The basic idea is that we should create and use mechanized tools to help in assessing and tracking infrastructure dependencies and Ruby 1.9 compatibility issues. This involves harvesting and analyzing information, as discussed below, but it's just "a simple matter of software" (:-). Specifically, it doesn't appear to require any Computer Science breakthroughs or even a great deal of new code.
Step one is to inventory the major archives of Ruby code and analyze their dependencies. RubyGems makes this pretty easy. Gem servers commonly provide YAML snapshots of Gem-related metadata (generated by "gem generate_index"). GitHub and RubyForge, for example, provide http://gems.github.com/yaml and http://gems.rubyforge.org/yaml. These (large :) pages contain everything we need to generate Gem dependency graphs.
It may be a bit more work, but we can also get the same sort of information for plugins, tools, etc. So, we should be able to work out a relatively complete graph of Ruby infrastructure dependencies. This, by itself, would be quite useful to have.
For example, by knowing how many items (eg, Gems) depend on a given item, we can estimate how critical the item is to the ecosystem (Google's PageRank algorithm uses a variation on this technique). Fortunately, we don't have to content with the effects of search engine optimization and such, but we still have to consider global popularity. If an item is used by a number of other items, but few apps use any of them, it may not be all that critical.
Step two is to run each item's test suite, finding out which tests exhibit Ruby 1.9-specific problems. This is a much bigger step, for a variety of reasons. Let's look at some of them...
Step three is to present the information in a digestible and useful fashion. Ideally, we'd be able to get reports on the overall situation, showing us which issues are the most critical to resolve. Follow-up reports, allowing us to "drill down" into particular questions, would also be useful.
It's not clear (to me, at least) what kinds of reports we'll ultimately need. We're dealing with a large amount of highly-interrelated information. Diagramming all of the dependencies (eg, via GraphViz) might be impressive, but isn't going to be useful. Humans aren't all that good at reading complex diagrams. So, we'll need some finer-grained approaches.
Step four is to provide a forum for collaboration. If there's a convenient and well-known place to discuss outstanding issues, more developers may be interested in contributing. Wikipedia and (closer to home) RubySpec are existence proofs for this sort of thing, but building up a "critical mass" of volunteers is non-trivial. Again, some corporate sponsorship might be useful, lending needed credence and visibility.
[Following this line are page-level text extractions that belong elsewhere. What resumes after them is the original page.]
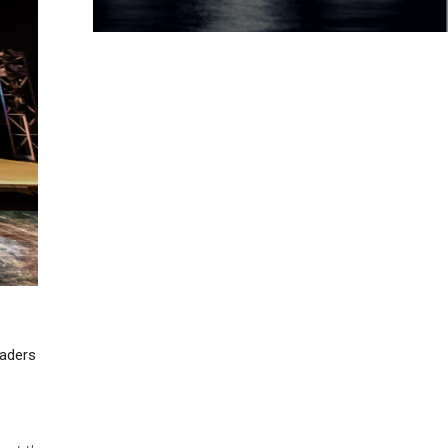
eaders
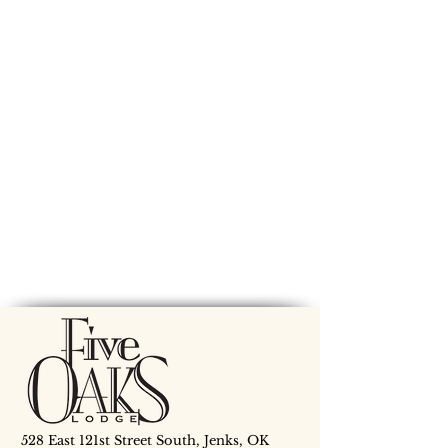
528 East 121st Street South, Jenks, OK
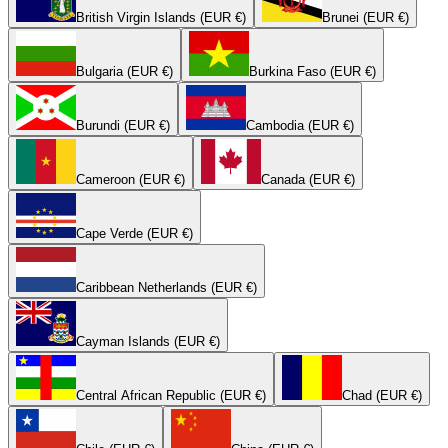
British Virgin Islands (EUR €)
Brunei (EUR €)
Bulgaria (EUR €)
Burkina Faso (EUR €)
Burundi (EUR €)
Cambodia (EUR €)
Cameroon (EUR €)
Canada (EUR €)
Cape Verde (EUR €)
Caribbean Netherlands (EUR €)
Cayman Islands (EUR €)
Central African Republic (EUR €)
Chad (EUR €)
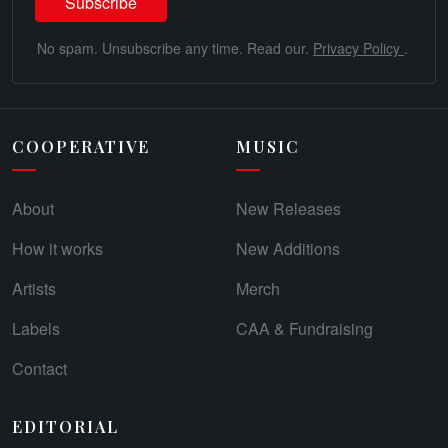
No spam. Unsubscribe any time. Read our.
Privacy Policy
.
COOPERATIVE
MUSIC
About
New Releases
How it works
New Additions
Artists
Merch
Labels
CAA & Fundraising
Contact
EDITORIAL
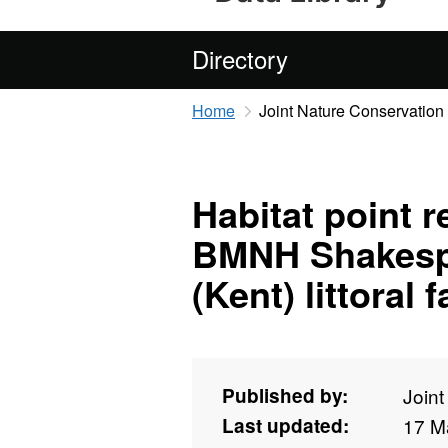
Directory
Home
Joint Nature Conservatio
Habitat point 
BMNH Shakespe
(Kent) littoral
Published by:
Join
Last updated:
17 M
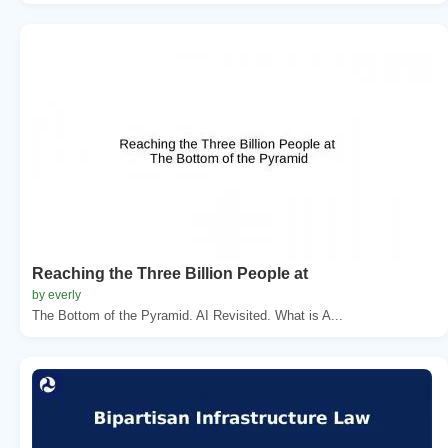
Reaching the Three Billion People at
by everly
The Bottom of the Pyramid. AI Revisited. What is A...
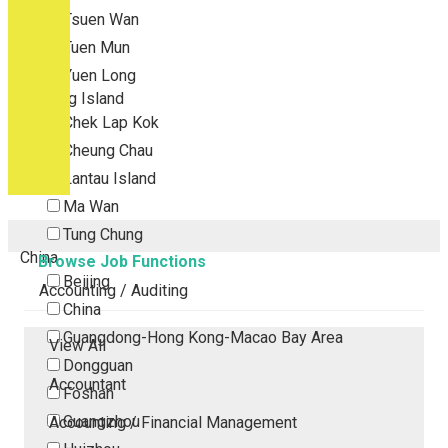
Tsuen Wan
Tuen Mun
Yuen Long
Outlying Island
Chek Lap Kok
Cheung Chau
Lantau Island
Ma Wan
Tung Chung
China
Browse Job Functions
Beijing
Accounting / Auditing
China
Guangdong-Hong Kong-Macao Bay Area
View All
Dongguan
Accountant
Foshan
Guangzhou
Accounting / Financial Management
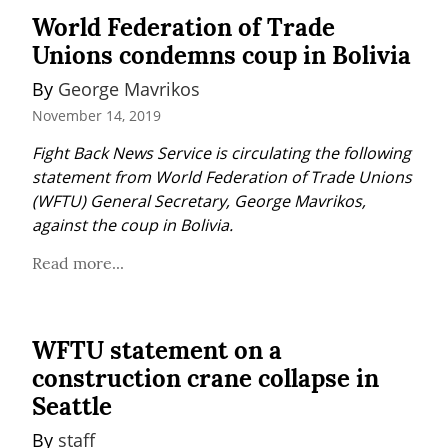
World Federation of Trade
Unions condemns coup in Bolivia
By 
George Mavrikos
November 14, 2019
Fight Back News Service is circulating the following 
statement from World Federation of Trade Unions 
(WFTU) General Secretary, George Mavrikos, 
against the coup in Bolivia.
Read more...
WFTU statement on a
construction crane collapse in
Seattle
By 
staff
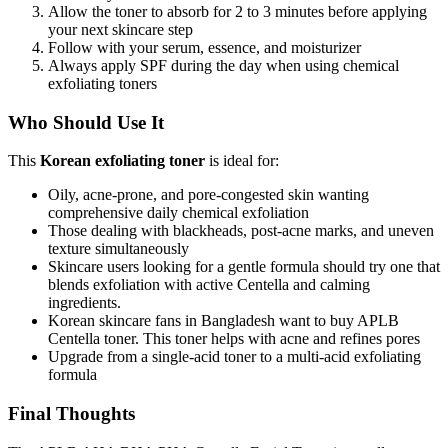
Allow the toner to absorb for 2 to 3 minutes before applying
your next skincare step
Follow with your serum, essence, and moisturizer
Always apply SPF during the day when using chemical
exfoliating toners
Who Should Use It
This
Korean exfoliating toner
is ideal for:
Oily, acne-prone, and pore-congested skin wanting
comprehensive daily chemical exfoliation
Those dealing with blackheads, post-acne marks, and uneven
texture simultaneously
Skincare users looking for a gentle formula should try one that
blends exfoliation with active Centella and calming
ingredients.
Korean skincare fans in Bangladesh want to buy APLB
Centella toner. This toner helps with acne and refines pores
Upgrade from a single-acid toner to a multi-acid exfoliating
formula
Final Thoughts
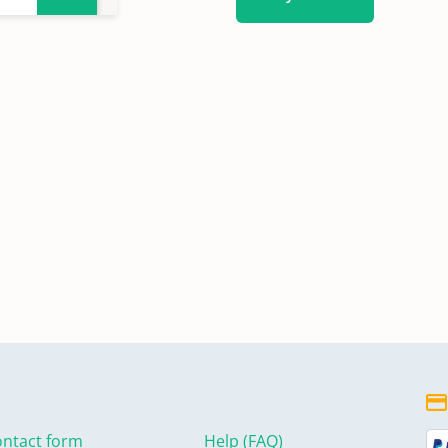
ntact form
Help (FAQ)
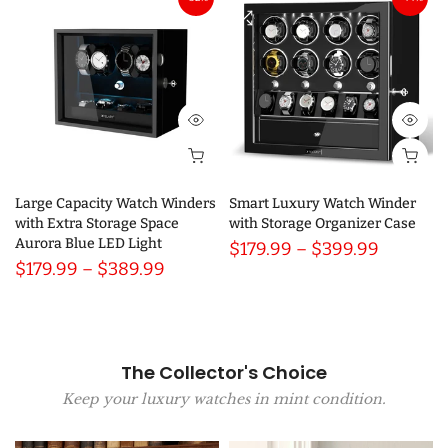
Large Capacity Watch Winders
Smart Luxury Watch Winder
with Extra Storage Space
with Storage Organizer Case
Aurora Blue LED Light
$179.99 – $399.99
$179.99 – $389.99
The Collector's Choice
Keep your luxury watches in mint condition.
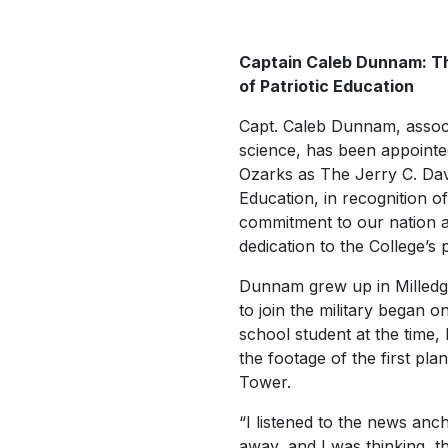
Captain Caleb Dunnam: Th
of Patriotic Education
Capt. Caleb Dunnam, associ
science, has been appointe
Ozarks as The Jerry C. Davi
Education, in recognition of
commitment to our nation an
dedication to the College’s p
Dunnam grew up in Milledgev
to join the military began o
school student at the time
the footage of the first pla
Tower.
“I listened to the news anch
away, and I was thinking,
t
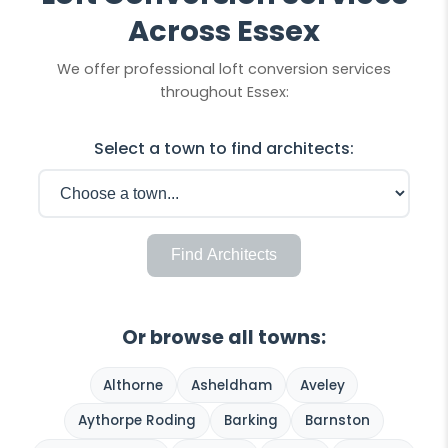
Across Essex
We offer professional loft conversion services
throughout Essex:
Select a town to find architects:
Find Architects
Or browse all towns:
Althorne
Asheldham
Aveley
Aythorpe Roding
Barking
Barnston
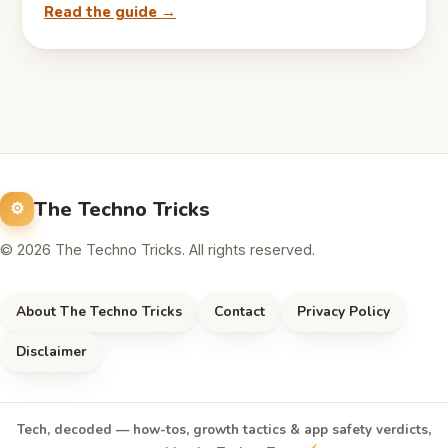
Read the guide →
The Techno Tricks
© 2026 The Techno Tricks. All rights reserved.
About The Techno Tricks
Contact
Privacy Policy
Disclaimer
Tech, decoded — how-tos, growth tactics & app safety verdicts,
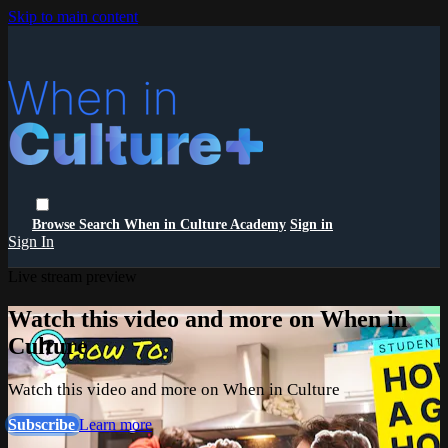
Skip to main content
Browse
Search
When in Culture Academy
Sign in
Sign In
Live stream preview
Watch this video and more on When in
Culture
Watch this video and more on When in Culture
Subscribe
Learn more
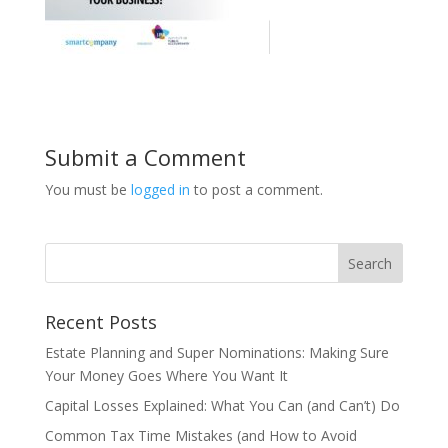
Submit a Comment
You must be
logged in
to post a comment.
Recent Posts
Estate Planning and Super Nominations: Making Sure
Your Money Goes Where You Want It
Capital Losses Explained: What You Can (and Can’t) Do
Common Tax Time Mistakes (and How to Avoid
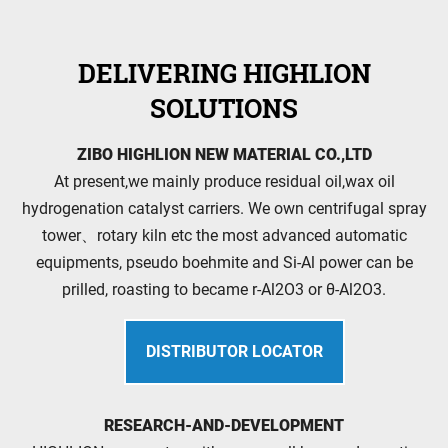
DELIVERING HIGHLION
SOLUTIONS
ZIBO HIGHLION NEW MATERIAL CO.,LTD
At present,we mainly produce residual oil,wax oil
hydrogenation catalyst carriers. We own centrifugal spray
tower、rotary kiln etc the most advanced automatic
equipments, pseudo boehmite and Si-Al power can be
prilled, roasting to became r-Al2O3 or θ-Al2O3.
DISTRIBUTOR LOCATOR
RESEARCH-AND-DEVELOPMENT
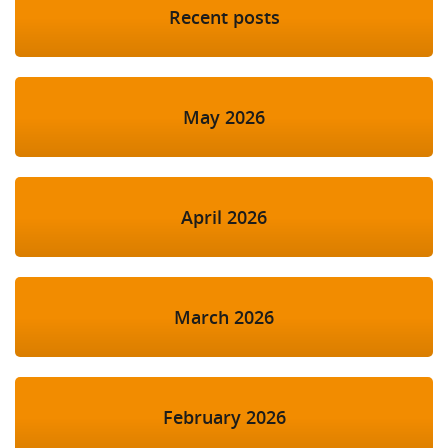
Recent posts
May 2026
April 2026
March 2026
February 2026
Dan Kubb suggests that we could adopt some approaches taken by the CPAN (Perl's humongous archive of modules):
When new gems are downloaded, their specs could be run first, with installation only occurring if they pass. This would bring more compatibility issues to light than just blindly installing the gem and finding problems at runtime. Plus, if we provide a nice way for the gem to phone home with the results (after prompting for permission, of course), we could aggregate spec failures someplace, providing gem authors with a lot of information about platform- and version-specific bugs.
I don't know of anyone who is working on this exact project, but there is clearly a lot of existing work that could be leveraged. Harvesting Open Source files and metadata, for example, is far easier than it was in years past. There are also a variety of technologies (eg, Condor, Nanite) that can help in handling scaling issues.
As it happens, I'm already working on a project that harvests and analyzes Ruby code. PARSE (Punish All Ruby Software Equally) is supposed to run MetricFu, YARD, and some home-grown tools on a wide swath of Ruby code. Checking for Ruby 1.9 (and eventually, 2.*) compatibility is an obvious fit.
That said, the Ruby 1.9 migration effort will have its own needs and schedule, so it should have its own tool chain. (Nor do I want Ontiki or PARSE to be on its critical path. :-) However, I'd be more than happy to work with anyone who is interested in crafting such a tool chain.